Let $E$ a normed vector space and $L \neq E$ a vector subspace of $E$. Can $L$ contain any open ball of $E$?

Question

I was trying to solve a problem of the book Elementos de Topologia Geral by Elon Lages and I found an exercise that I don't have success. The exercise is: prove that any vector subspace $L≠E$ of a normed vector space $E$ couldn't contain any open ball of $E$. Could someone give me a hint? Thank you.

Answer 1

Think about a ball for a moment. There is a point in the centre, and then there are vectors (possibly short ones) from that point in all directions. If a ball is contained in a subspace, then all of those directions are contained in the subspace. Since the subspace is closed under scalar multiplication, we can stretch these direction vectors as much as we like, until we get every point in the space.
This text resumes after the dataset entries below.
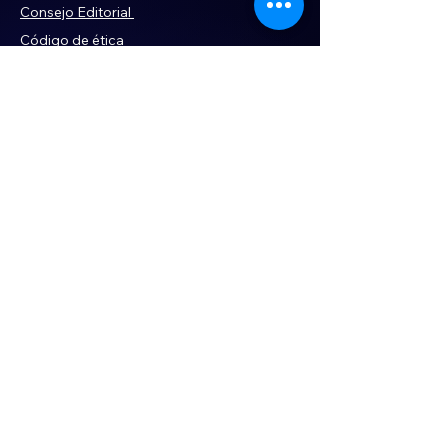
Consejo Editorial
Código de ética
Violencia
Publicidad
Servi
cios
Aviso de Privacidad
Historia
Declaración de Accesibilidad
Términos y condiciones
Contacto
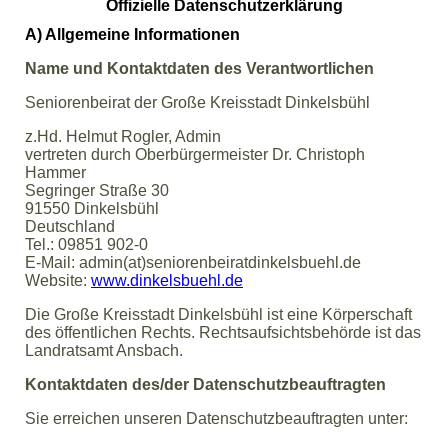
Offizielle Datenschutzerklärung
A) Allgemeine Informationen
Name und Kontaktdaten des Verantwortlichen
Seniorenbeirat der Große Kreisstadt Dinkelsbühl
z.Hd. Helmut Rogler, Admin
vertreten durch Oberbürgermeister Dr. Christoph
Hammer
Segringer Straße 30
91550 Dinkelsbühl
Deutschland
Tel.: 09851 902-0
E-Mail: admin(at)seniorenbeiratdinkelsbuehl.de
Website:
www.dinkelsbuehl.de
Die Große Kreisstadt Dinkelsbühl ist eine Körperschaft
des öffentlichen Rechts. Rechtsaufsichtsbehörde ist das
Landratsamt Ansbach.
Kontaktdaten des/der Datenschutzbeauftragten
Sie erreichen unseren Datenschutzbeauftragten unter:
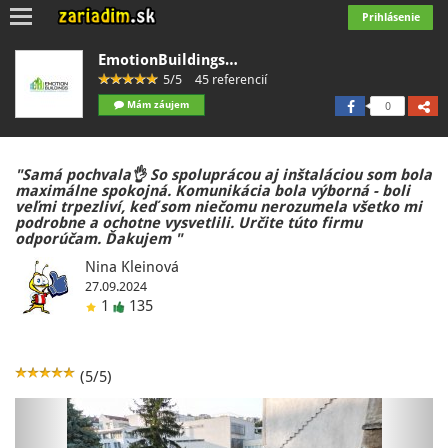
Toggle
Prihlásenie
navigation
EmotionBuildings…
5/5
45 referencií
Mám záujem
0
"Samá pochvala👌 So spoluprácou aj inštaláciou som bola
maximálne spokojná. Komunikácia bola výborná - boli
veľmi trpezliví, keď som niečomu nerozumela všetko mi
podrobne a ochotne vysvetlili. Určite túto firmu
odporúčam. Ďakujem "
Nina Kleinová
27.09.2024
1
135
(5/5)
Previous
Next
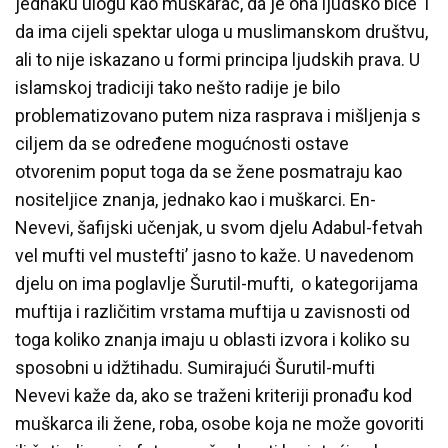
jednaku ulogu kao muškarac, da je ona ljudsko biće i
da ima cijeli spektar uloga u muslimanskom društvu,
ali to nije iskazano u formi principa ljudskih prava. U
islamskoj tradiciji tako nešto radije je bilo
problematizovano putem niza rasprava i mišljenja s
ciljem da se određene mogućnosti ostave
otvorenim poput toga da se žene posmatraju kao
nositeljice znanja, jednako kao i muškarci. En-
Nevevi, šafijski učenjak, u svom djelu Adabul-fetvah
vel mufti vel mustefti’ jasno to kaže. U navedenom
djelu on ima poglavlje Šurutil-mufti, o kategorijama
muftija i različitim vrstama muftija u zavisnosti od
toga koliko znanja imaju u oblasti izvora i koliko su
sposobni u idžtihadu. Sumirajući Šurutil-mufti
Nevevi kaže da, ako se traženi kriteriji pronađu kod
muškarca ili žene, roba, osobe koja ne može govoriti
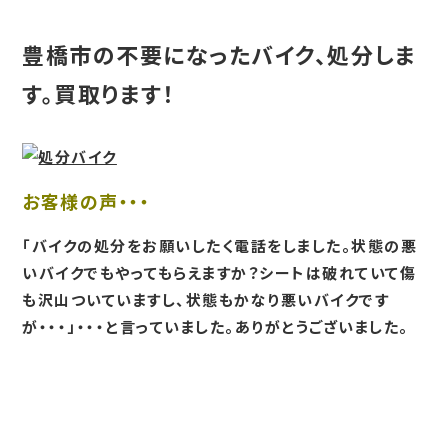
豊橋市の不要になったバイク、処分しま
す。買取ります！
お客様の声・・・
「バイクの処分をお願いしたく電話をしました。状態の悪
いバイクでもやってもらえますか？シートは破れていて傷
も沢山ついていますし、状態もかなり悪いバイクです
が・・・」・・・と言っていました。ありがとうございました。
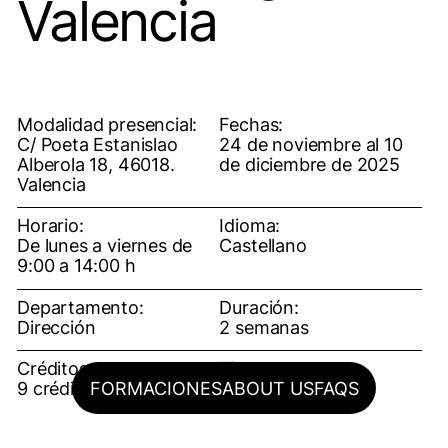
Valencia
Modalidad presencial:
Fechas:
C/ Poeta Estanislao
24 de noviembre al 10
Alberola 18, 46018.
de diciembre de 2025
Valencia
Horario:
Idioma:
De lunes a viernes de
Castellano
9:00 a 14:00 h
Departamento:
Duración:
Dirección
2 semanas
Créditos:
Fianza:
FORMACIONES
ABOUT US
FAQS
9 créditos ECTS
150€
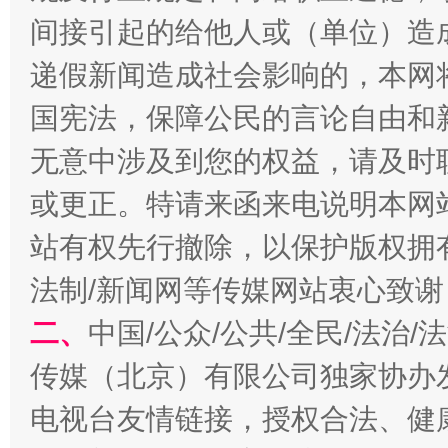
间接引起的给他人或（单位）造
递假新闻造成社会影响的，本网
国宪法，保障公民的言论自由和
无意中涉及到您的权益，请及时
习近平的博鳌关键词
或更正。特请来函来电说明本网
魏明亮
站有权先行撤除，以保护版权拥有者
法制/新闻网等传媒网站衷心致谢
二、
中国/公众/公共/全民/法治
传媒（北京）有限公司独家协办
电视台友情链接，授权合法、健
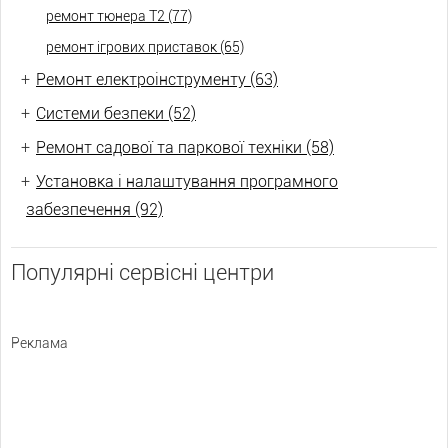
ремонт тюнера Т2 (77)
ремонт ігрових приставок (65)
+
Ремонт електроінструменту (63)
+
Системи безпеки (52)
+
Ремонт садової та паркової техніки (58)
+
Установка і налаштування програмного
забезпечення (92)
Популярні сервісні центри
Реклама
So, let's prove this. Let's suppose that $L$ is a subspace of $E$, and that $B[y; r] \subseteq L$. I aim to show that $L = E$. We already know $L \subseteq E$, so let's show $E \subseteq L$.

Suppose $x \in E$. I want to shrink down the vector from $0$ to $x$ until it is length $r$. The resulting vector is $r\frac{x}{\|x\|}$. Consequently, $y + r\frac{x}{\|x\|} \in B[y; r] \subseteq L$. Further, $y \in B[y; r] \subseteq L$, so $$r\frac{x}{\|x\|} = \left(y + r\frac{x}{\|x\|}\right) - y \in L,$$ since $L$ is closed under subtraction. Since it is also closed under scalar multiplication, $$x = \frac{\|x\|}{r}\left(r\frac{x}{\|x\|}\right) \in L$$ as well. Therefore, $E = L$ as required.